Need to be used with Diffusers GLM Image Batch Support

Problem

Batch restriction: The GlmImageProcessor explicitly rejected batch_size > 1
Missing config defaults: pad_token_id and eos_token_id were not set in GlmImageTextConfig, and max_position_embeddings didn't match the official config.json

Solution

1. Batch support

Processor changes (processing_glm_image.py):

Removed the batch size restriction
Added images_per_sample tensor to track number of grids per sample
Added num_source_images_per_sample tensor to distinguish source images from target grids

Model changes (modeling_glm_image.py via modular_glm_image.py):

Updated get_rope_index() to compute position IDs per-sample with batch support
Updated _cached_decode_position_ids shape from [3, max_len] to [batch, 3, max_len]
Updated forward() to properly handle packed image_grid_thw by splitting per sample
Updated _expand_inputs_for_generation() and prepare_inputs_for_generation() for beam search compatibility

2. Left padding for autoregressive generation

Processor changes (processing_glm_image.py):

Added automatic left padding when padding=True is specified
This ensures proper attention masking for autoregressive image token generation in batch mode

3. Configuration alignment with official model

Config changes (modular_glm_image.py → configuration_glm_image.py):

Added pad_token_id=167841 to GlmImageTextConfig
Added eos_token_id=16385 to GlmImageTextConfig
Updated max_position_embeddings from 32768 to 131072 to match official config.json

Tests

All 64 modeling tests pass. Added test_batch_consistency to verify:

Batch processing produces identical predictions (argmax) as single processing
Identical inputs in a batch produce identical outputs

Breaking changes

None. All new parameters are optional and backward compatible.

Checklist

This PR fixes a bug / adds a feature without changing the model behavior
Tests pass locally
Documentation updated (docstrings for new parameters)
Code follows the project style guidelines

Before submitting

This PR fixes a typo or improves the docs (you can dismiss the other checks if that's the case).
Did you read the contributor guideline,
Pull Request section?
Was this discussed/approved via a Github issue or the forum? Please add a link
to it if that's the case.
Did you make sure to update the documentation with your changes? Here are the
documentation guidelines, and
here are tips on formatting docstrings.
Did you write any new necessary tests?

Who can review?

Anyone in the community is free to review the PR once the tests have passed. Feel free to tag
members/contributors who may be interested in your PR.

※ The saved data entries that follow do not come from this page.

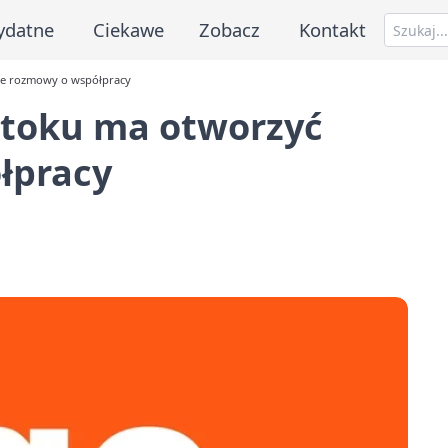
ydatne
Ciekawe
Zobacz
Kontakt
e rozmowy o współpracy
toku ma otworzyć
łpracy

Signed-off-by: JaredforReal <w13431838023@gmail.com>

…uences

… tests

Signed-off-by: JaredforReal <w13431838023@gmail.com>

Copilot

Pull request overview

This PR adds comprehensive batch processing support (batch_size > 1) for the GLM-Image model, enabling efficient parallel image generation. Previously, the processor explicitly rejected batch sizes greater than 1. The implementation introduces two new tracking tensors (images_per_sample and num_source_images_per_sample) to manage packed image grids across batch samples, updates the RoPE position encoding computation to work per-sample, and modifies the generation utilities to correctly expand inputs for beam search.

Changes:

Removed batch size restriction in processor and added per-sample image tracking
Updated position ID computation to handle batches with independent per-sample caching
Modified beam search expansion logic to correctly handle packed visual inputs across batch samples

Reviewed changes

Copilot reviewed 6 out of 6 changed files in this pull request and generated 12 comments.

Show a summary per file

File	Description
tests/models/glm_image/test_modeling_glm_image.py	Adds test_batch_consistency to verify batch and single processing produce identical predictions
src/transformers/models/glm_image/processing_glm_image.py	Removes batch size restriction, adds image counting per sample, and implements per-sample prompt/grid construction
src/transformers/models/glm_image/modular_glm_image.py	Updates get_rope_index() for per-sample position IDs, modifies forward() to split packed grids, updates generation utilities for batch support
src/transformers/models/glm_image/modeling_glm_image.py	Auto-generated from modular file with matching changes for batch support
src/transformers/models/glm_image/image_processing_glm_image_fast.py	Removes min_pixels/max_pixels class attributes and simplifies initialization
src/transformers/models/glm_image/configuration_glm_image.py	Reorders tie_word_embeddings parameter and removes it from super().init() call

Copilot · 2026-01-19T05:16:53Z

+        num_target_grids = all_target_grids[0].shape[0]
+        image_inputs["images_per_sample"] = torch.tensor(
+            [n + num_target_grids for n in images_per_sample], dtype=torch.long


This line assumes all samples have the same number of target grids by using all_target_grids[0].shape[0]. If different samples could have different numbers of target grids (e.g., due to different is_text_to_image settings), this would cause incorrect counting. Consider validating that all samples have the same num_target_grids, or handle varying target grid counts per sample.

Suggested change

num_target_grids = all_target_grids[0].shape[0]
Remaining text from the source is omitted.